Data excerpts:
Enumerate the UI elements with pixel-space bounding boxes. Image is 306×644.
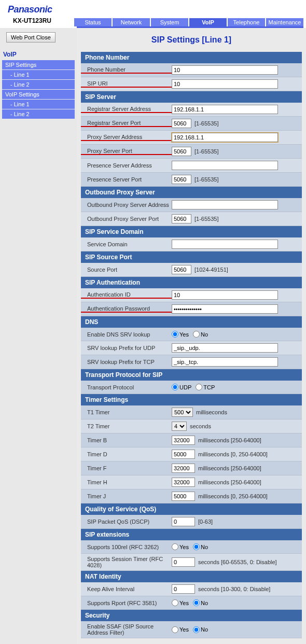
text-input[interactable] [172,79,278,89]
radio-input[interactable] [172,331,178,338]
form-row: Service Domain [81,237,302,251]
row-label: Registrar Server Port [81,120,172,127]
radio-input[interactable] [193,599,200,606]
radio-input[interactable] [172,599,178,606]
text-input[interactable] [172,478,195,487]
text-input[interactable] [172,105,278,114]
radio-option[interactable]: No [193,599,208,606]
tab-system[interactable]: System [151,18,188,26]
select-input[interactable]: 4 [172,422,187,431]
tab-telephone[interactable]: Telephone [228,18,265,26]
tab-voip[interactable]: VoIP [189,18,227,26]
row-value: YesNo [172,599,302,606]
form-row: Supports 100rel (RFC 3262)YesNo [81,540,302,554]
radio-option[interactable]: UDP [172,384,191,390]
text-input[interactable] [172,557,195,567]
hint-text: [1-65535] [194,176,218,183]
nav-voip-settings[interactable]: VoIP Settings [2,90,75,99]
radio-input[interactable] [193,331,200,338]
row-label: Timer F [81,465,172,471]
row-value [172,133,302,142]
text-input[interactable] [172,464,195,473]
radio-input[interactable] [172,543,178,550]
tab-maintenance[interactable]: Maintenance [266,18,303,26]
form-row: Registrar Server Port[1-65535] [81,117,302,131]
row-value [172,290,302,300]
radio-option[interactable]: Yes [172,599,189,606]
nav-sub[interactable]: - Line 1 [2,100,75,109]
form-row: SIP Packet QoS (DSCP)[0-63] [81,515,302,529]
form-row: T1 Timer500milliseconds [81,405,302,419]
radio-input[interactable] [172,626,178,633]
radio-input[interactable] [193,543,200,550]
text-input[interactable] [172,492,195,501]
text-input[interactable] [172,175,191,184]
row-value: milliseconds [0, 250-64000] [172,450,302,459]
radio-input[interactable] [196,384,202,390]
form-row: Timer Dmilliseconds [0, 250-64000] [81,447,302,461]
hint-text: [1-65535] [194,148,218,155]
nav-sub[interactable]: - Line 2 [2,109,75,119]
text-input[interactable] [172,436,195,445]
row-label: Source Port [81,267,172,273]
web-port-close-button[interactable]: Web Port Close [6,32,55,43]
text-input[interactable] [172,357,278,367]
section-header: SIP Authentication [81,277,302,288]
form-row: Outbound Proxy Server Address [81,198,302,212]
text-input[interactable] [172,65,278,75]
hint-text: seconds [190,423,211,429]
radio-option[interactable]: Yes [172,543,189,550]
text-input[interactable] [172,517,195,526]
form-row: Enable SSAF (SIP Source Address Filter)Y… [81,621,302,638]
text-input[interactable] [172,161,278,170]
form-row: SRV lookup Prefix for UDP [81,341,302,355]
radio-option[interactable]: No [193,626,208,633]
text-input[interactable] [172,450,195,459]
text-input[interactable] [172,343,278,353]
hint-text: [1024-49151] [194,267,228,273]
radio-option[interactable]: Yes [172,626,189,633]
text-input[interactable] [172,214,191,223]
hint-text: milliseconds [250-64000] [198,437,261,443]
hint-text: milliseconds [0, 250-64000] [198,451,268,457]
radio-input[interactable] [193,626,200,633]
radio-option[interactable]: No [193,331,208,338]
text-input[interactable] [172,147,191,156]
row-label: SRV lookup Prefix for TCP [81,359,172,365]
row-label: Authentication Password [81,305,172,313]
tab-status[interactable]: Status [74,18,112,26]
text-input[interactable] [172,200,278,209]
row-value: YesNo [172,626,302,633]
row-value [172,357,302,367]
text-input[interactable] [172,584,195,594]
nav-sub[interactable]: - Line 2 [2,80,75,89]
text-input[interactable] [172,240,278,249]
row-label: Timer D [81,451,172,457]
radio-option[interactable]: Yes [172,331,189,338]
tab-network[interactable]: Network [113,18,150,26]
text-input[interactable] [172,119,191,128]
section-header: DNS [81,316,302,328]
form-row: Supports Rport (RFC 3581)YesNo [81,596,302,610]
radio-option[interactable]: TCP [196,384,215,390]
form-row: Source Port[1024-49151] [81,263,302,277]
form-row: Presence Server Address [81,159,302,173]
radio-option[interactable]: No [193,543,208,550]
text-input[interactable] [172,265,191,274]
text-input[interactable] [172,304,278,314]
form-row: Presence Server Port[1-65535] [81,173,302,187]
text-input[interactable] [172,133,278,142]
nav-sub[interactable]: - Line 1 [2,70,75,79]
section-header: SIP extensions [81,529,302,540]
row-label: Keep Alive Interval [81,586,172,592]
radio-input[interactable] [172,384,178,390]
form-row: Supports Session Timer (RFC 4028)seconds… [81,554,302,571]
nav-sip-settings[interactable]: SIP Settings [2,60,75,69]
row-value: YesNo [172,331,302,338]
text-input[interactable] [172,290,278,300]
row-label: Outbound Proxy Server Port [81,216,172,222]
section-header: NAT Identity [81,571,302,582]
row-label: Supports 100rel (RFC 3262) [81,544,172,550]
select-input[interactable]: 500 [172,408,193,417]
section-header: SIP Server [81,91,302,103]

* * *

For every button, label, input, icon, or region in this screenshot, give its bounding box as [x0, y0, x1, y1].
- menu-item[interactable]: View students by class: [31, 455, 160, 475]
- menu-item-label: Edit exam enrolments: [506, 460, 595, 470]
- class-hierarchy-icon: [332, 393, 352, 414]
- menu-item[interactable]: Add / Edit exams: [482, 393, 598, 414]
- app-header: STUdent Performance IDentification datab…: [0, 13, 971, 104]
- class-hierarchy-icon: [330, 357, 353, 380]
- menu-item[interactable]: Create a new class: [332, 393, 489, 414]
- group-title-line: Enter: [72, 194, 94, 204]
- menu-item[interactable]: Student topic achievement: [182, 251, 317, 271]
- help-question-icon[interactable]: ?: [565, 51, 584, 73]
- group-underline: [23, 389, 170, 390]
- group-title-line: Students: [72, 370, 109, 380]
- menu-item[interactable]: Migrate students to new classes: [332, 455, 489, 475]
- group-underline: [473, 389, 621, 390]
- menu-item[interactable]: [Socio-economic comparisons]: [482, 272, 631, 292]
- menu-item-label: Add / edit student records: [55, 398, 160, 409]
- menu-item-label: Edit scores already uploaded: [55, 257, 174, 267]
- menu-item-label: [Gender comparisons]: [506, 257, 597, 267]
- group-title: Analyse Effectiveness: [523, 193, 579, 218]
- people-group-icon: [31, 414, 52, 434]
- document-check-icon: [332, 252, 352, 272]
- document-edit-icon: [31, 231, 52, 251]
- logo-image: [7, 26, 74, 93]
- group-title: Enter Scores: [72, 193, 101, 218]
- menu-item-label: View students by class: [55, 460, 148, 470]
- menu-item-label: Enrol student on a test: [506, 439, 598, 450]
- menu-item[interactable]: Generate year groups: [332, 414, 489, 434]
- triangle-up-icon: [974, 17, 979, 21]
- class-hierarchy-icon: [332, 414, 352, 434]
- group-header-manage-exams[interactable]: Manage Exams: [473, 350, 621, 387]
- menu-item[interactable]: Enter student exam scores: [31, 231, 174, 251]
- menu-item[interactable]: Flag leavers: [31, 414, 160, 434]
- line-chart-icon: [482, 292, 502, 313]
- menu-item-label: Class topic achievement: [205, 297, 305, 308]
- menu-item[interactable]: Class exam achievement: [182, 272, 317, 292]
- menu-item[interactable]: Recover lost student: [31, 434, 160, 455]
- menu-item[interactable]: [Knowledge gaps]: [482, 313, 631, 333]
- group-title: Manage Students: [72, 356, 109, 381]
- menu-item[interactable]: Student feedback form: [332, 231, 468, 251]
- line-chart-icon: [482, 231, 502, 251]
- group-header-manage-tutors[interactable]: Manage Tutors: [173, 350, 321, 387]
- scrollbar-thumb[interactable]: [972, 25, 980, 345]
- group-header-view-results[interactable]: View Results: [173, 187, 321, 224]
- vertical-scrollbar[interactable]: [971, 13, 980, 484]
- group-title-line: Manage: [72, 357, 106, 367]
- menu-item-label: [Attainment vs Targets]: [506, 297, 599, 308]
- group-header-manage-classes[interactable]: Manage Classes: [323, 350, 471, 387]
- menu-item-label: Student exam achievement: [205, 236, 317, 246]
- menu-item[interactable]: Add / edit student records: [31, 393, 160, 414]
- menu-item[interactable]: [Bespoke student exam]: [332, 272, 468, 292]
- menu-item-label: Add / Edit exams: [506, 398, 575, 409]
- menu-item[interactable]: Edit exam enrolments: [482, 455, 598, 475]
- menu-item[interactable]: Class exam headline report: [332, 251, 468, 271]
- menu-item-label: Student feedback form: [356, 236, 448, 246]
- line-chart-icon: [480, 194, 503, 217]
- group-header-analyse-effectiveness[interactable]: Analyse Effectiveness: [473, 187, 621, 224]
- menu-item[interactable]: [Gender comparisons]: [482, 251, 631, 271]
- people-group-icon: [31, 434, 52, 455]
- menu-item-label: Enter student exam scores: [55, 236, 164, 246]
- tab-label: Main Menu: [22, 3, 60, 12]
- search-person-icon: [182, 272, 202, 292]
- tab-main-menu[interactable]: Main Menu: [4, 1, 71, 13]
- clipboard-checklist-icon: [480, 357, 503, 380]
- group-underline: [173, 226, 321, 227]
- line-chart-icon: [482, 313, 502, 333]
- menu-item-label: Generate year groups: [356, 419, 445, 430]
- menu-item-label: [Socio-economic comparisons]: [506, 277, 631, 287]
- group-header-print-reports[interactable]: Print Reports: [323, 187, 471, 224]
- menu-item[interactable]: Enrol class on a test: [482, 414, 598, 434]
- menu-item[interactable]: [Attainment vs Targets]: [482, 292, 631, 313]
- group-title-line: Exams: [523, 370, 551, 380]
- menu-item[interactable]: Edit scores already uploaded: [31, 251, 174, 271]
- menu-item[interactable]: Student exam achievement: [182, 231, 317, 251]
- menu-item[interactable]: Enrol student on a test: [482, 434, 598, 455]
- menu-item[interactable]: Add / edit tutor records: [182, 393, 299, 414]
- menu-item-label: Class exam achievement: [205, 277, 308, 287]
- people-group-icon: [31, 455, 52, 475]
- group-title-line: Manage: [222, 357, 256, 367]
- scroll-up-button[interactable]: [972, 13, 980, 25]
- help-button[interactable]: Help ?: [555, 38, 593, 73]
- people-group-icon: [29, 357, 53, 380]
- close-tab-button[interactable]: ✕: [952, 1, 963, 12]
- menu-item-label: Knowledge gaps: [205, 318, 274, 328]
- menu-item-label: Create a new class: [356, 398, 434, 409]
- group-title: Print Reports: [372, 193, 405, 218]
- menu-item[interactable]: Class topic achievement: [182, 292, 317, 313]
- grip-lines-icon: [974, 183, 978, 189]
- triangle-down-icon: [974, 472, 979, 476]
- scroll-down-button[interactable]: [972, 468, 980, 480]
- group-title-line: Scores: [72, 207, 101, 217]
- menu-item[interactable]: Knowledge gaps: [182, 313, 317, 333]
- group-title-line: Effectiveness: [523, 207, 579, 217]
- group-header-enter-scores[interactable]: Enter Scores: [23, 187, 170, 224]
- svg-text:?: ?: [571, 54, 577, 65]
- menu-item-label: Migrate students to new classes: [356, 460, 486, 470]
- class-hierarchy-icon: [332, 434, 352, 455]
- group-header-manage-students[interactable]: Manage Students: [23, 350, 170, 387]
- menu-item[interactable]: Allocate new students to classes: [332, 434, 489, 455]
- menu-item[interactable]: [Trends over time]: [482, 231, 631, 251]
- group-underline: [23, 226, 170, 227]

Exercise description: If a line in the data above holds the string "Presence", copy it.

Result of this exercise:
form-row: Presence Server Address [81,159,302,173]
form-row: Presence Server Port[1-65535] [81,173,302,187]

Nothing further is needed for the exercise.